AMD vs. Nvidia comparison of vGPU products
Both AMD and Nvidia provide vGPU-based products, but there is a difference in their delivery models that organizations must understand before they choose a vendor.
Nvidia's vGPU offerings are based on installing host drivers within the hypervisor, which allocates the virtual graphics cards to the guest VMs. AMD is, however, a fully hardware-based approach with its MxGPU offering, based on the hardware feature called single root input/output virtualization (SR-IOV).
Both vendors also take different approaches from the hardware side. Nvidia implements Timeshare Scheduling in its GPU. This means that each user accessing the GPU gets access to all physical cores on the GPU for a time-slice. On the other hand, AMD allocates a portion of the GPU cores to each machine directly.
Nvidia's approach works well in situations when all users don't need full access to the GPU at all times. This approach allows users to share the resources with less friction. Nvidia's architecture also allows for live migration of virtual machines running with vGPU, which is not possible with AMD's MxGPU feature, but this feature comes at a cost.
Years after Nvidia released its vGPU offering, it altered its sales model to require a software license on top of their GPU cards. In addition to the Nvidia hardware, customers also need to buy a license to access software upgrades and activate the vGPU features.
AMD, on the other hand, does not require customers to buy any additional licenses to activate their MxGPU offering. Additionally, the MxGPU offering allows customers to provide virtualized graphics on top of the different cloud providers because it is hardware-based.
AMD MxGPU instances are now available in Microsoft Azure and they are one of the default options when choosing GPU-based VDI on Amazon AppStream.
Nvidia still has a larger footprint within major cloud providers such as Amazon, Google Cloud, Azure and even Oracle Cloud. However, this is only on virtual machines with dedicated GPU cards, which come at a much higher cost compared to AMD offerings, depending on the use cases.
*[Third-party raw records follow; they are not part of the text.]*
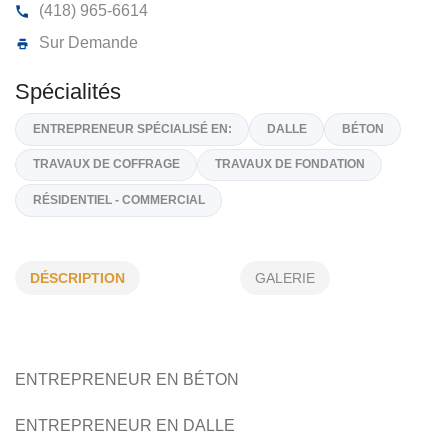
INNU BÉTON CÔTE-NORD INC
3, Rue Tibasse, Maliotenam,
G4R 4K2
(418) 965-6614
Sur Demande
Spécialités
DÉSCRIPTION
GALERIE
ENTREPRENEUR SPÉCIALISÉ EN:
DALLE
BÉTON
TRAVAUX DE COFFRAGE
TRAVAUX DE FONDATION
RÉSIDENTIEL - COMMERCIAL
ENTREPRENEUR EN BÉTON
ENTREPRENEUR EN DALLE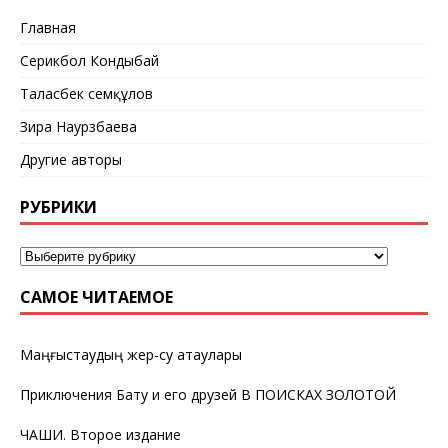
Главная
Серикбол Кондыбай
Таласбек Әсемқұлов
Зира Наурзбаева
Другие авторы
РУБРИКИ
САМОЕ ЧИТАЕМОЕ
Маңғыстаудың жер-су атаулары
Приключения Бату и его друзей В ПОИСКАХ ЗОЛОТОЙ
ЧАШИ. Второе издание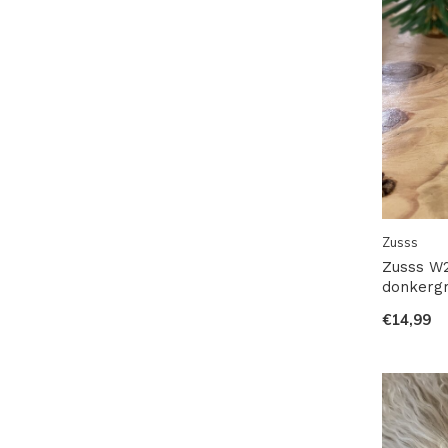
Zusss
Zusss W2
donkerg
€14,99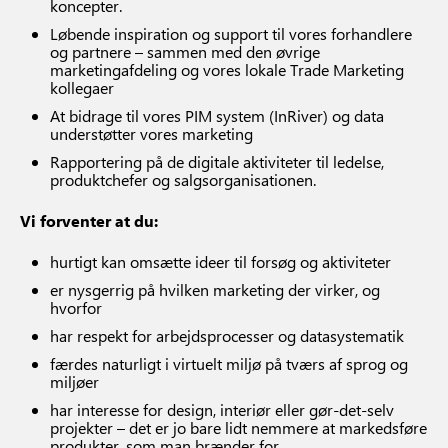
koncepter.
Løbende inspiration og support til vores forhandlere
og partnere – sammen med den øvrige
marketingafdeling og vores lokale Trade Marketing
kollegaer
At bidrage til vores PIM system (InRiver) og data
understøtter vores marketing
Rapportering på de digitale aktiviteter til ledelse,
produktchefer og salgsorganisationen.
Vi forventer at du:
hurtigt kan omsætte ideer til forsøg og aktiviteter
er nysgerrig på hvilken marketing der virker, og
hvorfor
har respekt for arbejdsprocesser og datasystematik
færdes naturligt i virtuelt miljø på tværs af sprog og
miljøer
har interesse for design, interiør eller gør-det-selv
projekter – det er jo bare lidt nemmere at markedsføre
produkter, som man brænder for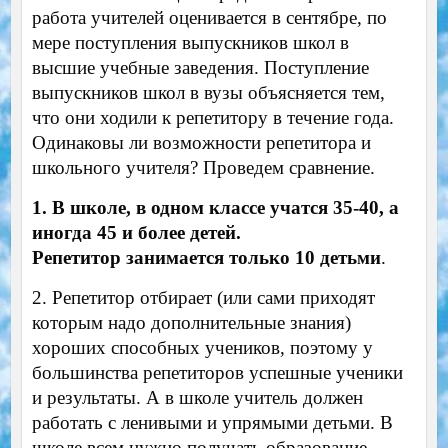
работа учителей оценивается в сентябре, по
мере поступления выпускников школ в
высшие учебные заведения. Поступление
выпускников школ в вузы объясняется тем,
что они ходили к репетитору в течение года.
Одинаковы ли возможности репетитора и
школьного учителя? Проведем сравнение.
1. В школе, в одном классе учатся 35-40, а
иногда 45 и более детей.
Репетитор занимается только 10 детьми
.
2. Репетитор отбирает (или сами приходят
которым надо дополнительные знания)
хороших способных учеников, поэтому у
большинства репетиторов успешные ученики
и результаты. А в школе учитель должен
работать с ленивыми и упрямыми детьми. В
школе всем нужно получать образование.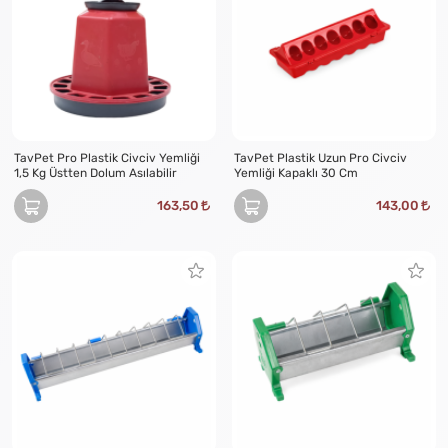
TavPet Pro Plastik Civciv Yemliği
TavPet Plastik Uzun Pro Civciv
1,5 Kg Üstten Dolum Asılabilir
Yemliği Kapaklı 30 Cm
163,50
143,00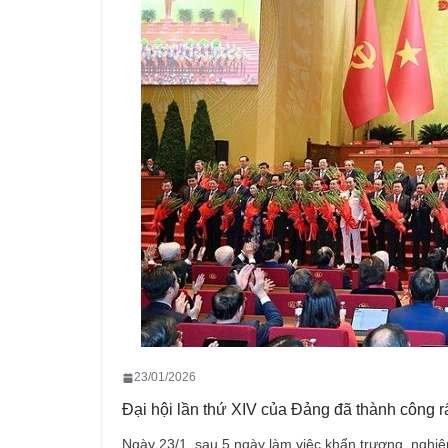
23/01/2026
Đại hội lần thứ XIV của Đảng đã thành công rấ
Ngày 23/1, sau 5 ngày làm việc khẩn trương, ngh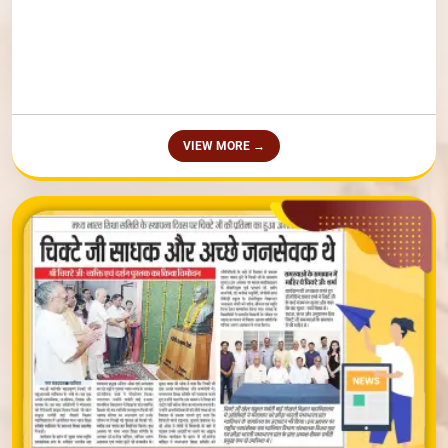
वृक्षोत्सव- 2026
NEW
Parvati Vidya Peeth Organize Inter-School Competiton-2026
NEW
VIEW MORE →
सूचना:अंतर्राष्ट्रीय योग दिवस 21 जून 2026 प्रातः 7 बजे, स्थान पार्वती खेल अकादमी
NEW
,ग्वालियर
मध्यभारत शिक्षा समिति का प्रकल्प ऋषि गालव विश्वविद्यालय भूमिपूजन कार्यक्रम ज्येष्ठ
NEW
कृष्ण तृतीया सम्वत २०८३ दिनांक 4 मई 2026 सोमवार को प्रात: 9:30 बजे
मध्यभारत शिक्षा समिति के खेल क्षेत्र में कार्य करने वाली संस्था पार्वती खेल अकादमी में
NEW
खेलों के प्रशिक्षण हेतु शिक्षको (कोचों)की आवश्यकता है
शिला पूजन यज्ञ हेतु ऑनलाइन पंजीयन प्रारम्‍भ
NEW
निविदा सूचना 20 अगस्‍त 2025
NEW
Many of the most popular virtualization products with libraries for machine learning, deep learning and even statistical workloads have built-in support for the compute unified device architecture model. This model is only available on NVIDIA GPU cards.
AMD vs. Nvidia comparison: The verdict
Both Nvidia and AMD have evolved over the past couple of years and have their strengths and weaknesses. While AMD has been less visible in the public cloud market, they are well positioned to gain momentum now that more cloud vendors are adopting their MxGPU Offering.
MxGPU-powered desktops will always be cheaper than Nvidia's GPUs for both on-premises or cloud-hosted desktops. However, organizations that want the best performance and may want to support machine learning or other high-performance workloads should go with Nvidia.